Value mismatch using copy data activity in ADF

Ekambaram 1 Reputation point
2022-06-29T17:55:05.613+00:00

I am using copy data activity to load an xlsx file to a sql server table(columns with nvarchar datatype).

I find that for some random values there is a difference in the value for 14th decimal place(I have the value upto 14 decimal places and the last digit varies- there is no digit after the varying digit for rounding off) For example: xlsx source has 1.12345678901234 and sink has 1.12345678901235

This is not happening for all values but some, however consistently happening for the same value in any number of reloads.

I tried to convert to csv file using copy data activity, but still with the same output(1.12345678901235).

Could anyone advise on why its the case and if there are any ways to overcome it.

Thanks in advance.

Azure Data Factory
Azure Data Factory
An Azure service for ingesting, preparing, and transforming data at scale.
9,478 questions
{count} votes

1 answer

Sort by: Most helpful
  1. MartinJaffer-MSFT 26,011 Reputation points
    2022-06-30T21:51:40.85+00:00

    Hello @Ekambaram ,
    Thanks for the question and using MS Q&A platform.

    It sounds like you are running into Floating-point errors.

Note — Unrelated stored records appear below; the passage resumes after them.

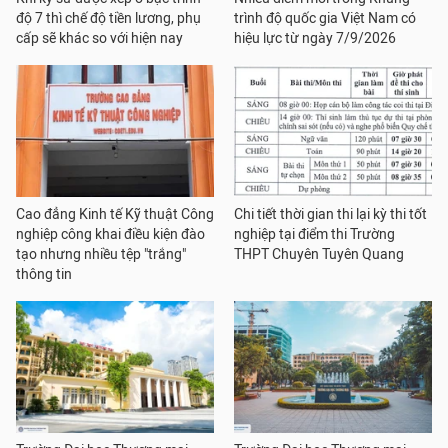
độ 7 thì chế độ tiền lương, phụ
trình độ quốc gia Việt Nam có
cấp sẽ khác so với hiện nay
hiệu lực từ ngày 7/9/2026
Cao đẳng Kinh tế Kỹ thuật Công
Chi tiết thời gian thi lại kỳ thi tốt
nghiệp công khai điều kiện đào
nghiệp tại điểm thi Trường
tạo nhưng nhiều tệp "trắng"
THPT Chuyên Tuyên Quang
thông tin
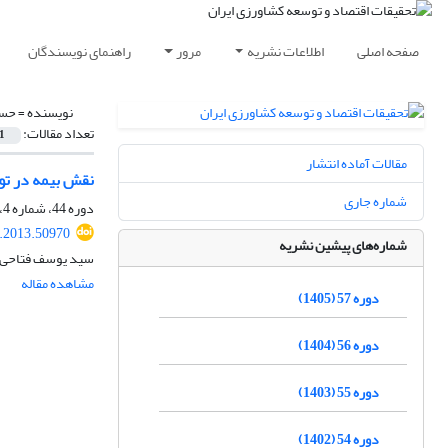
صفحه اصلی
اطلاعات نشریه
مرور
راهنمای نویسندگان
نویسنده =
حسن
تعداد مقالات:
1
مقالات آماده انتشار
نقش بیمه در تو
شماره جاری
دوره 44، شماره 4، زمستان 1392، صفحه
r.2013.50970
شماره‌های پیشین نشریه
سید یوسف فتاحی،
مشاهده مقاله
دوره 57 (1405)
دوره 56 (1404)
دوره 55 (1403)
دوره 54 (1402)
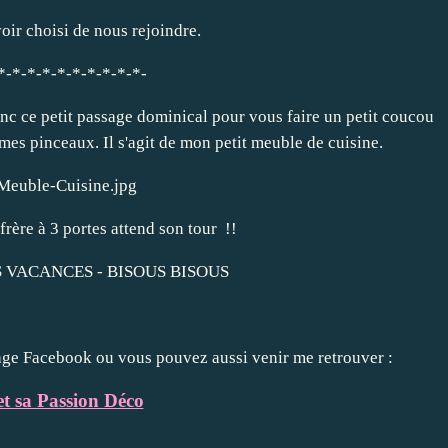
oir choisi de nous rejoindre.
*-*-*-*-*-*-*-*-*-*-
nc ce petit passage dominical pour vous faire un petit coucou
 mes pinceaux. Il s'agit de mon petit meuble de cuisine.
frère à 3 portes attend son tour !!
 VACANCES - BISOUS BISOUS
 Page Facebook ou vous pouvez aussi
venir me retrouver :
et sa Passion Déco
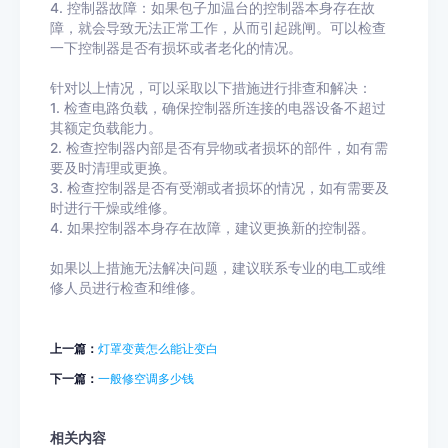
4. 控制器故障：如果包子加温台的控制器本身存在故
障，就会导致无法正常工作，从而引起跳闸。可以检查
一下控制器是否有损坏或者老化的情况。
针对以上情况，可以采取以下措施进行排查和解决：
1. 检查电路负载，确保控制器所连接的电器设备不超过
其额定负载能力。
2. 检查控制器内部是否有异物或者损坏的部件，如有需
要及时清理或更换。
3. 检查控制器是否有受潮或者损坏的情况，如有需要及
时进行干燥或维修。
4. 如果控制器本身存在故障，建议更换新的控制器。
如果以上措施无法解决问题，建议联系专业的电工或维
修人员进行检查和维修。
上一篇：
灯罩变黄怎么能让变白
下一篇：
一般修空调多少钱
相关内容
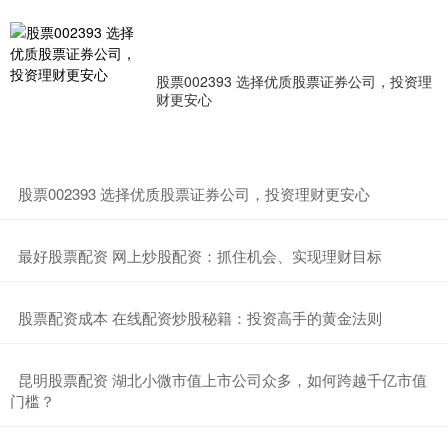
股票002393 选择优质股票证券公司，投资理
财更安心
​股票002393 选择优质股票证券公司，投资理财更安心
​最好股票配资 网上炒股配资：抓住机会、实现理财目标
​股票配资成本 在线配资炒股秘籍：投资高手的黄金法则
​昆明股票配资 湖北小微市值上市公司众多，如何跨越千亿市值
门槛？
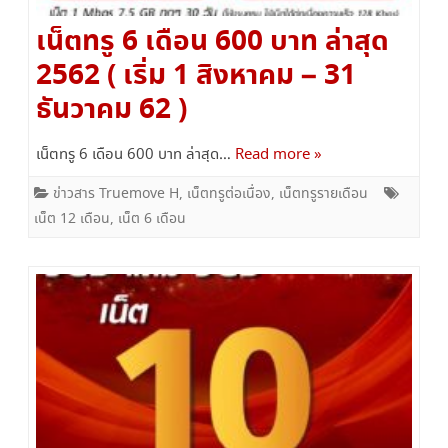
เน็ตทรู 6 เดือน 600 บาท ล่าสุด
2562 ( เริ่ม 1 สิงหาคม – 31
ธันวาคม 62 )
เน็ตทรู 6 เดือน 600 บาท ล่าสุด…
Read more »
ข่าวสาร Truemove H
,
เน็ตทรูต่อเนื่อง
,
เน็ตทรูรายเดือน
เน็ต 12 เดือน
,
เน็ต 6 เดือน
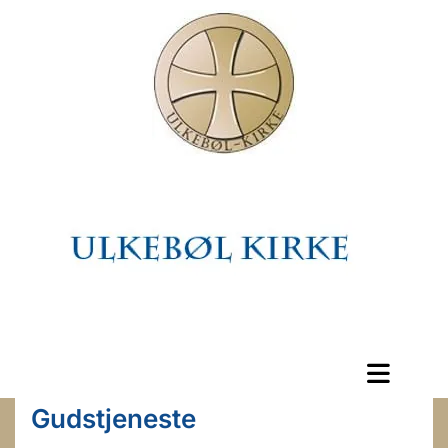
Gudstjeneste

This is something inherent to the way computer store fractional values. It happens when the output of a calculation cannot be expressed or stored precisely. Wikipedia entry for more info -- see the section "Accuracy problems". So, here's what I think is happening:

    Excel stores (at rest) data as text, like SQL char, and unlike SQL int. However, the excel tells anything reading the file what data type it is intended as -- in this case a float or double or decimal or the like. So when it came time to read, Data Factory converted the number-as-text to interim type float or double. At this point, the value didn't have an exact representation, so it did the best it could. Then, it got rounded and converted back to text when put on SQL.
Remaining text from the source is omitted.